# Pandas

- Overview: https://pandas.pydata.org/docs/getting_started/overview.html
- Getting Started: https://pandas.pydata.org/docs/getting_started/intro_tutorials/01_table_oriented.html

### Key steps in Exploratory Data Analysis (EDA)

1. *Formulate Questions* - Define objectives and questions to be answered from the data.
2. *Data Collection* - Gather relevant data from sources:
    1. APIs
    1. Databases
    1. Web Scraping
    1. Files
    1. Surveys
3. *Data Cleaning* - Prepare data for analysis by:
    1. Handle missing values
    1. duplicates
    1. outliers
        - z-score
        - IQR
        - domain knowledge
    1. errors (invalid values)
    1. inconsistencies (e.g., Female and F both present in gender column)
    1. data types (e.g., convert string to datetime)

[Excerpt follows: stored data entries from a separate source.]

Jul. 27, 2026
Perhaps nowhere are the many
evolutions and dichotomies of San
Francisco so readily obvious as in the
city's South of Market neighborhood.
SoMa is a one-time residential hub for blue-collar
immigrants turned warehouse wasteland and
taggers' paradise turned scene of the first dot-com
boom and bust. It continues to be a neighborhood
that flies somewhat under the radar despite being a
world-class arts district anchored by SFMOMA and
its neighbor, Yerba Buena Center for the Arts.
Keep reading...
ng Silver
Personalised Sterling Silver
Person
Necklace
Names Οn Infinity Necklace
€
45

    1. formatting (e.g., date format)
    1. column names (e.g., rename columns)
4. *Feature Engineering*
    1. Create new variables
        1. age from date of birth
        1. BMI from weight and height
        1. season from date
    1. Scale variables (e.g., standardization)
        1. Min-Max scaling
        1. Z-score scaling
        1. Robust scaling
        1. Normalization
        1. Log transformation
    1. Encode categorical variables (e.g., one-hot encoding)

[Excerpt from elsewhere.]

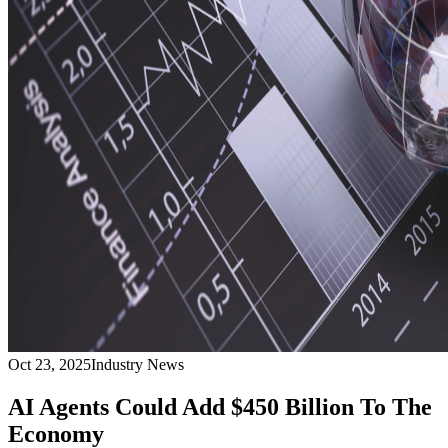
Oct 23, 2025
Industry News
AI Agents Could Add $450 Billion To The
Economy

    1. Handle multicollinearity (e.g., PCA)
    1. Handle imbalanced data (e.g., SMOTE)
5. *Data Exploration*
    1. Uni-variate Analysis - Understand the distribution of each variable.
        1. *Descriptive Statistics*
            - Measure of central tendency (mean, median, mode)

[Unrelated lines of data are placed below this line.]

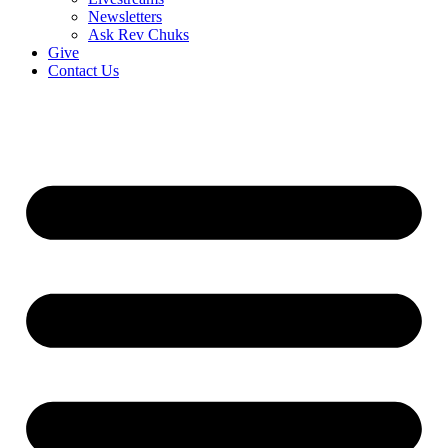
Newsletters
Ask Rev Chuks
Give
Contact Us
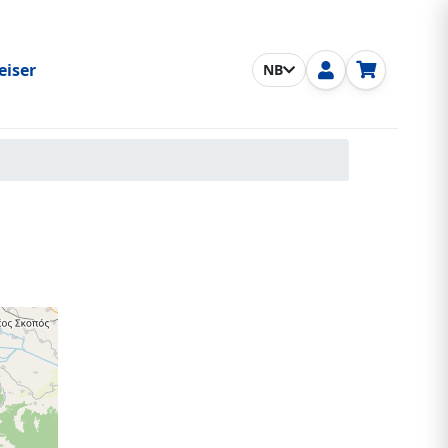
eiser
NB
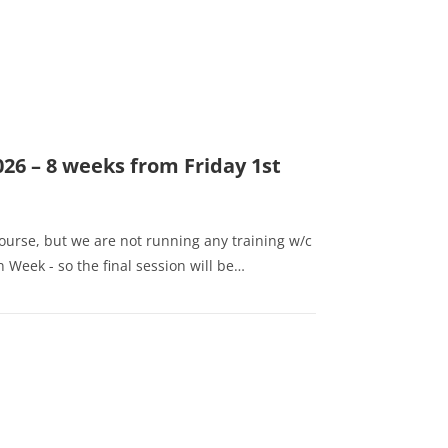
026 – 8 weeks from Friday 1st
course, but we are not running any training w/c
 Week - so the final session will be…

            - Dispersion (range, variance, standard deviation)
            - Shape (skewness, kurtosis).
        1. *Visualizations*
            - Histogram
            - Boxplot
            - Density plot
            - Violin plot
            - Bar plot
            - Pie chart
            - Frequency table
            - Word cloud
    1. Bi-variate Analysis - Understand the relationship between two variables.
        1. *Descriptive Statistics*
            - Covariance
            - Correlation
        1. *Visualizations*
            - Scatter plot
            - Line plot
            - Heatmap
            - Pairplot
            - Boxplot
            - Violin plot
            - Bar plot
            - Stacked bar plot
            - Grouped bar plot
6. *Statistical Analysis*
    1. Quantify relationships (regression)
    1. Make inference about population from sample
    1. Hypothesis testing
7. *Communicate Insights* - Present findings to stakeholders using:
    1. *Reports*: Jupyter Notebook
    1. *Dashboards*: Tableau, Power BI, Google Data Studio

In summary, EDA involves an iterative process of assessing, preprocessing, understanding and communicating insights from data to discover meaningful patterns as a preliminary stage before **model building**. The overall goal is gaining initial knowledge about the dataset.